On January 26, 2018, the U.S. Food and Drug Administration (FDA) approved lutetium Lu 177 dotatate (Lutathera®) a radiolabeled somatostatin analog, for the treatment of somatostatin receptor-positive gastroenteropancreatic neuroendocrine tumors (GEP-NETs), including foregut, midgut, and hindgut neuroendocrine tumors in adults.
Approval was based on data from NETTER-1 (NCT01578239), a randomized, multicenter, open-label, active-controlled trial in 229 patients with progressive, well-differentiated, locally advanced/inoperable or metastatic somatostatin receptor-positive midgut carcinoid tumors. Patients were randomized (1:1) to receive either lutetium Lu 177 dotatate (7.4 GBq [200 mCi] every eight weeks for up to four administrations; maximum cumulative dose of 29.6 GBq) with long-acting octreotide (30 mg by intramuscular injection every four weeks) or high-dose long-acting octreotide (60 mg by intramuscular injection every four weeks). Lutetium Lu 177 dotatate was co-administered with an amino acid solution as a renal protectant. In the United States, patients enrolled in NETTER-1 received a commercially available solution of amino acids.
The major efficacy outcome measure was progression‑free survival (PFS) determined by a blinded independent radiology committee using RECIST 1.1. The median PFS was not reached for lutetium Lu 177 dotatate and was 8.5 months in the high-dose long-acting octreotide arm (hazard ratio = 0.21; 95% CI = 0.13, 0.32; p < 0.0001).
The efficacy of lutetium Lu 177 dotatate was also assessed in a subset (n = 360) of 1,214 patients enrolled in the ERASMUS Medical Center (MC) study with GEP-NET tumors who were assessed according to RECIST criteria. At the ERASMUS MC, lutetium Lu 177 dotatate was initially provided as expanded access under a general peptide receptor radionuclide therapy protocol at a single site in the Netherlands. Lutetium Lu 177 dotatate (7.4 GBq [200 mCi]) was administered every 6–13 weeks for up to four doses. The ORR was 16% (n = 58), including three complete responses in this subset of 360 patients with GEP-NETs who were assessed according to RECIST criteria.

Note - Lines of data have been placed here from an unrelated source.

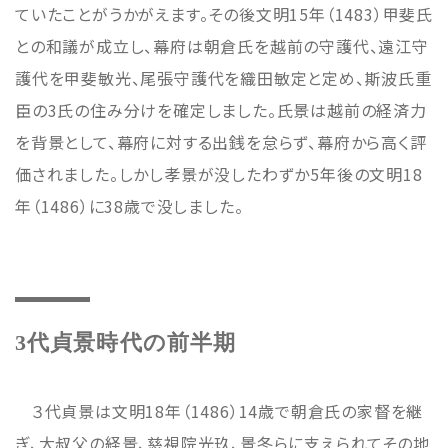
ていたことがうかがえます。その後文明15年（1483）甲斐氏
との和議が成立し、幕府は朝倉氏を越前の守護代、遠江守
護代を甲斐敏光、尾張守護代を織田敏定と定め、斯波氏重
臣の3氏の住み分けを確定しました。氏景は越前の経済力
を背景として、幕府に対する出銭を怠らず、幕府から高く評
価されました。しかし孝景が没したわずか5年後の文明18
年（1486）に38歳で没しました。
3代貞景時代の前半期
３代貞景は文明18年（1486）14歳で朝倉氏の家督を継
ぎ、大叔父の経景、慈視院光玖、景冬らに支えられてその地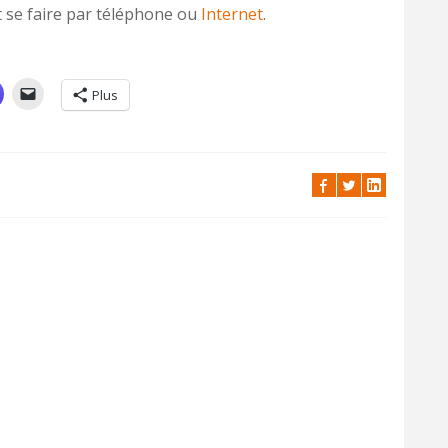
 se faire par téléphone ou
Internet
.
Plus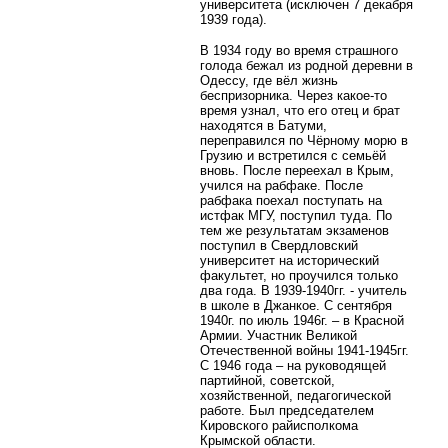
университета (исключен 7 декабря
1939 года).
В 1934 году во время страшного
голода бежал из родной деревни в
Одессу, где вёл жизнь
беспризорника. Через какое-то
время узнал, что его отец и брат
находятся в Батуми,
переправился по Чёрному морю в
Грузию и встретился с семьёй
вновь. После переехал в Крым,
учился на рабфаке. После
рабфака поехал поступать на
истфак МГУ, поступил туда. По
тем же результатам экзаменов
поступил в Свердловский
университет на исторический
факультет, но проучился только
два года. В 1939-1940гг. - учитель
в школе в Джанкое. С сентября
1940г. по июль 1946г. – в Красной
Армии. Участник Великой
Отечественной войны 1941-1945гг.
С 1946 года – на руководящей
партийной, советской,
хозяйственной, педагогической
работе. Был председателем
Кировского райисполкома
Крымской области.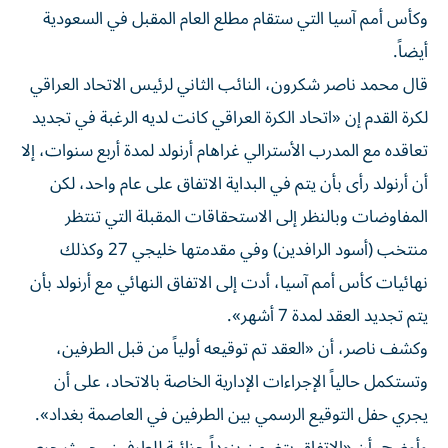
وكأس أمم آسيا التي ستقام مطلع العام المقبل في السعودية
أيضاً.
قال محمد ناصر شكرون، النائب الثاني لرئيس الاتحاد العراقي
لكرة القدم إن «اتحاد الكرة العراقي كانت لديه الرغبة في تجديد
تعاقده مع المدرب الأسترالي غراهام أرنولد لمدة أربع سنوات، إلا
أن أرنولد رأى بأن يتم في البداية الاتفاق على عام واحد، لكن
المفاوضات وبالنظر إلى الاستحقاقات المقبلة التي تنتظر
منتخب (أسود الرافدين) وفي مقدمتها خليجي 27 وكذلك
نهائيات كأس أمم آسيا، أدت إلى الاتفاق النهائي مع أرنولد بأن
يتم تجديد العقد لمدة 7 أشهر».
وكشف ناصر، أن «العقد تم توقيعه أولياً من قبل الطرفين،
وتستكمل حالياً الإجراءات الإدارية الخاصة بالاتحاد، على أن
يجري حفل التوقيع الرسمي بين الطرفين في العاصمة بغداد».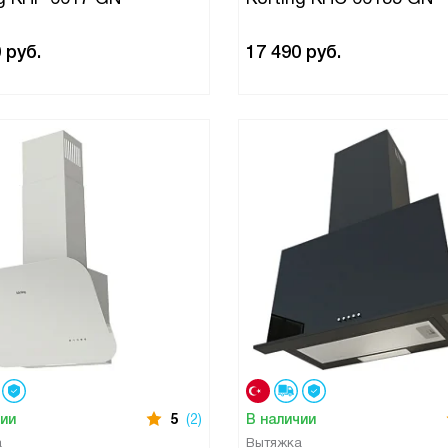
0
руб.
17 490
руб.
чии
5
(2)
В наличии
а
Вытяжка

In the NETTER-1 study, the most common grade 3–4 adverse reactions occurring with a greater frequency (at least 4%) among patients receiving lutetium Lu 177 dotatate with long-acting octreotide compared to patients receiving high-dose octreotide alone included lymphopenia (44%), increased GGT (20%), vomiting (7%), nausea and elevated AST (5% each), and increased ALT, hyperglycemia, and hypokalemia (4% each). In NETTER-1, with a median follow-up of 24 months, myelodysplastic syndrome was reported in 2.7% of patients receiving lutetium Lu 177 dotatate with long-acting octreotide; no patients receiving high-dose octreotide LAR developed myelodysplastic syndrome.
The recommended dose of lutetium Lu 177 dotatate is 7.4 GBq (200 mCi) as an intravenous infusion over 30 minutes every eight weeks for a total of four doses.
Full prescribing information is available.
FDA granted priority review for this application and previously granted orphan drug designation to lutetium Lu 177 dotatate for treatment of GEP-NETs. A description of FDA expedited programs is in the Guidance for Industry: Expedited Programs for Serious Conditions-Drugs and Biologics.